Goggling around I found a different setup that is called brouter, that is a hybrid between a bridge configuration and a routed configuration. This is the original (??) article well hidden in an old suse wiki.

 
I've done few modifications here to add natting. So basically, all virtual interfaces connected each to one DomU are linked together by a bridge (xenbr0). The bridge with address 10.0.0.1 is also the router of the subnet. All DomU are configured to used dhcp that assigns a new ip and specifies the router of the subnet. The dhcp server is configured to answer requests only on the xenb0 interface avoiding problems on the public network...

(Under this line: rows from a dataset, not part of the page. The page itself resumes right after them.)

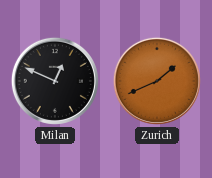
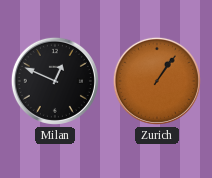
Zurich: 1:41 -> 1:06
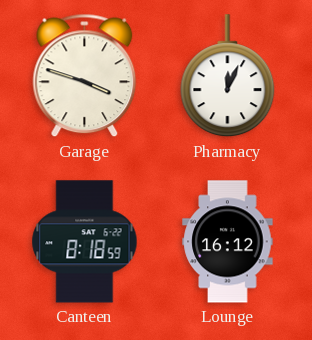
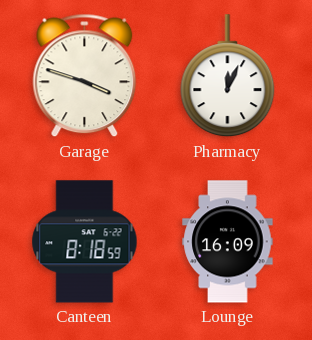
Lounge: 16:12 -> 16:09
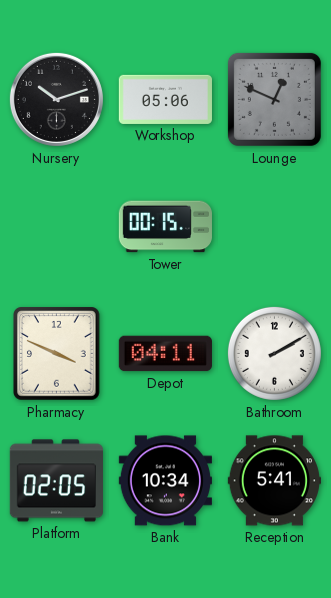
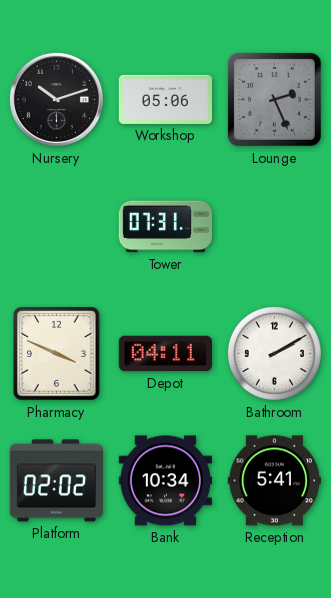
Lounge: 12:49 -> 2:26
Tower: 00:15 -> 07:31
Platform: 02:05 -> 02:02
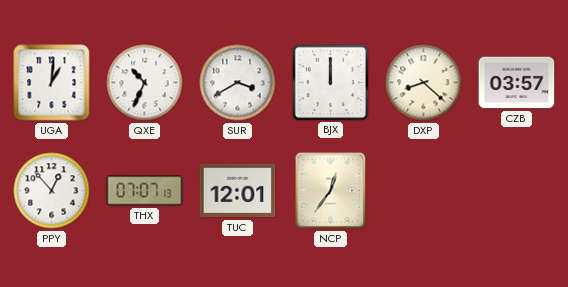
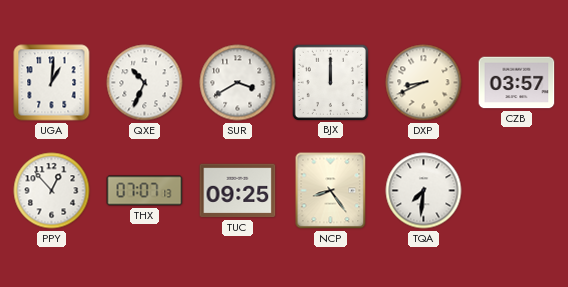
DXP: 8:22 -> 8:41
TUC: 12:01 -> 09:25
NCP: 12:36 -> 8:24
TQA: none -> 7:31
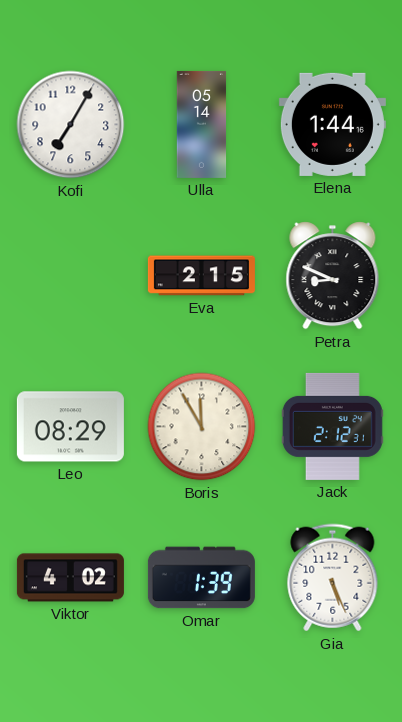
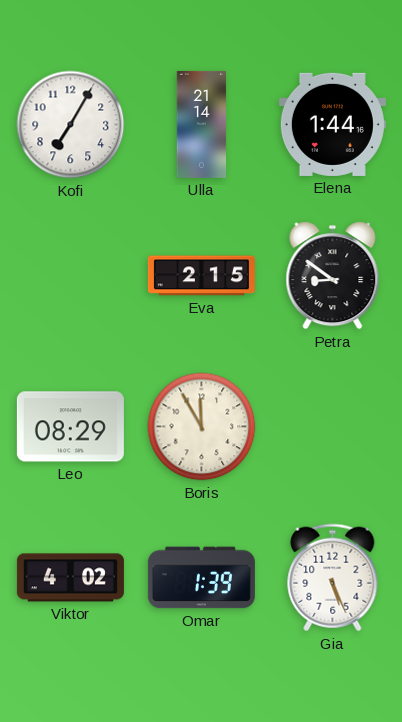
Ulla: 05:14 -> 21:14
Petra: 8:49 -> 8:51
Jack: 2:12 -> none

routing is configured using iptables :

    iptables -t nat -A POSTROUTING -o ${netdev} -j MASQUERADE
    iptables -A FORWARD -i ${bridge} -j ACCEPT
    echo 1 >/proc/sys/net/ipv4/ip_forward
    /etc/init.d/isc-dhcp-server restart

Note that since the dhcp server is configured to give addresses only on the virtual network, we need to restart it after creating the bridge interface, otherwise isc-dhcp-server will refuse to run. Mum says that I should configure the bridge in /etc/network/interfaces to make the dhcp server happy at startup, but I felt a bit lazy, so I let to task to xen...

In the next episode, I'll add ipv6 connectivity to the virtual subnet and then start playing with puppet... ipv6 is almost done, puppet... I started with the doc...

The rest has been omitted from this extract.